The Art of Sharing the Wealth
Greggory Moore | Best of Best
image by: Vista Equity Partners
The world's richest African-American, Robert F. Smith may also be the most generous, and he's made making lives better an integral part of his personal success.
You can call Robert F. Smith a self-made man. He grew up in a middle-class Denver neighborhood. As a high-school junior, through sheer persistence⎯calling every single day for five straight months⎯he landed a Bell Labs internship technically reserved for college students. After obtaining a degree in chemical engineering from Cornell and working for Kraft General Foods, he decided to switch gears and earned an MBA at Columbia. After a four-year stint at investment firm Goldman Sachs, in 2000 Smith founded Vista Equity Partners, which today holds $46 billion in cumulative capital commitments, success that has made its CEO the world's richest African-American, with a personal net worth of approximately $5 billion.
But all that self-made success has not led Smith to believe everyone else can simply pull themselves up by their bootstraps. If anything, his actions show he knows it's not that simple, especially for African-Americans, who on average hold only about one-tenth the wealth of their White counterparts. This is even worse than it sounds when you plug in concrete numbers, as Christian Weller did for Forbes earlier this year: "At the median, non-retired African-Americans had $13,460 in wealth in 2016 or only 9.5% of the median wealth of $142,180 that whites had at that time."
Not surprisingly, such financial inequity can be seen in regards to student debt. As Christopher Rim notes in a separate Forbes article, "[B]lack students are uniquely impacted by the student debt crisis [...] tak[ing] on 85% more debt than white students and repay[ing] it more slowly."
But thanks to Smith, 396 recent graduates from Morehouse College will have no such hinderances as they set out on their career paths. "We're going to put a little fuel in your bus," he said during his May 19 commencement address, before announcing that he will personally pay off every penny of the student debt for the entire 2019 class, a commitment that may cost his as much as $40 million. This on top of $1.5 million he gave to Morehouse earlier this year to fund scholarships and the construction of an outdoor campus study area.
It's merely the most recent example of Smith's philanthropic efforts to improve the lives of Black people in America. Previous gifts include $20 million to the National Museum of African American History and Culture and $50 million to Cornell (part of which is directly targeted to assist Black and female students). The Chronicle of Philanthropy reports that in 2016 alone he donated over $42 million to charity, among his 2018 donations include $500,000 to the City of Hope (half of which is earmarked for prostate cancer treatment for black men and for breast cancer research for black women), $2.5 million to the Prostate Cancer Foundation, and $1 million to Harlem's Cultural Performance Center.
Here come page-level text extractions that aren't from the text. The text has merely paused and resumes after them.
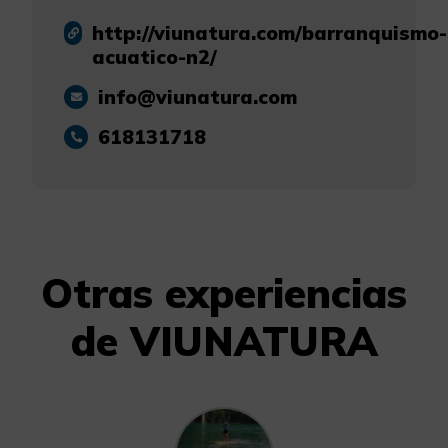
http://viunatura.com/barranquismo-
acuatico-n2/
info@viunatura.com
618131718
Otras experiencias
de VIUNATURA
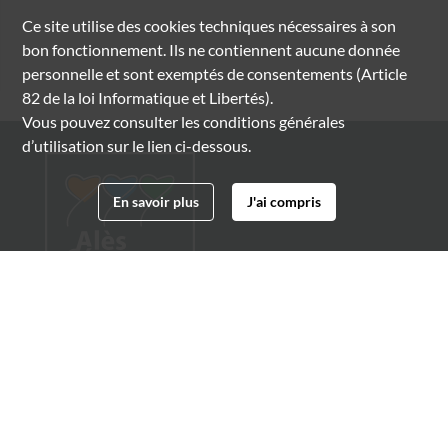
Ce site utilise des
cookies
techniques nécessaires à son
bon fonctionnement. Ils ne contiennent aucune donnée
personnelle et sont exemptés de consentements (Article
82 de la loi Informatique et Libertés).
Vous pouvez consulter les conditions générales
d’utilisation sur le lien ci-dessous.
En savoir plus
J'ai compris
Archives municipales d'Alès
4 boulevard Gambetta
30100 Alès
04 66 54 32 20
archives@ville-ales.fr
Such generosity is simply par for the long philanthropic course Smith is playing. In May 2017, Smith signed the Giving Pledge, "a global, multi-generational initiative designed to help address society’s most pressing problems by encouraging the wealthiest individuals and families to give the majority of their wealth to philanthropic causes." By doing so, he has committed to donate half his net worth⎯during his lifetime⎯to charitable ends. And for Smith, those ends are about equal opportunity for all.
"[... P]otential is no guarantee of progress," he wrote when he took the pledge. "We will only grasp the staggering potential of our time if we create onramps that empower ALL people to participate, regardless of background, country of origin, religious practice, gender, or color of skin."
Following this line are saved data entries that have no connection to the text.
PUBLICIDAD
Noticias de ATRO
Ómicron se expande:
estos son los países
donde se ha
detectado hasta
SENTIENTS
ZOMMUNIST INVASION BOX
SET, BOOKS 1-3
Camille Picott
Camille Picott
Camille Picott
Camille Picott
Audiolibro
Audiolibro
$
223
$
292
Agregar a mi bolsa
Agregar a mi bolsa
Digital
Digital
As if such charity were not enough, Smith also donates his time to organizations that help further these ends. For example, he serves as chair of Robert F. Kennedy Human Rights, a nonprofit whose programs "have pursued strategic litigation on key human rights issues, educated millions of students in human rights advocacy and fostered a social good approach to business and investment."
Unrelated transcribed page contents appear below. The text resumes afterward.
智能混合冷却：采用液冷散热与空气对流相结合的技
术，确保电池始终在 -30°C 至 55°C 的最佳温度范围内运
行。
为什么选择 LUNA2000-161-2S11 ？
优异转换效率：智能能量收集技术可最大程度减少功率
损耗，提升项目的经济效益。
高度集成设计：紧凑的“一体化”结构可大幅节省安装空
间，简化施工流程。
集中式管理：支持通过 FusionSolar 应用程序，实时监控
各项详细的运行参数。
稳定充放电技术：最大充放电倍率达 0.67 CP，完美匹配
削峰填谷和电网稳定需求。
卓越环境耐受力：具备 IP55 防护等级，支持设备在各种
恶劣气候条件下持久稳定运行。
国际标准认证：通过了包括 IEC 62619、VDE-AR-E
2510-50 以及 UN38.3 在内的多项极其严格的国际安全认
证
Smith is also founding director and president of the Fund II Foundation, which in 2014 came into being with a mission to "preserve the African-American experience; safeguard human rights; provide music education; preserve the environment while promoting the benefits of the outdoors; and sustain critical American values such as entrepreneurialism." To date the foundation as donated over $150 million to nonprofits, including a $27 million grant to the Susan G. Komen Breast Cancer Foundation "in support of efforts to reduce racial disparities in breast cancer mortality rates," noting that at present Black women are almost 40 percent more likely to die of breast cancer than White women.
Apropos of Smith's creativity in finding ways to help level the playing field for African-Americans, the Fund II Foundation went beyond giving money late last year when it launched InternX, a digital platform designed to help people of color obtain the same access to job opportunities as enjoyed by their wealthier White peers, a change that Smith says will benefit society as a whole. "[... I]f America is going to remain competitive in the global economy age of the digital disruption, business and academia must collaborate on engaging the best and brightest talent from underrepresented communities of color," he said during the InternX launch announcement in October 2018.
“We are only bound by the limits of our own conviction,” Smith told students at American University in 2015. “We can transcend the script of a pre-defined story, and pave the way for the future that we design. We just need to tap that power, that conviction, that determination within us.”
If it wasn't then, surely these last four years have proven Smith to be a man who practices what he preaches.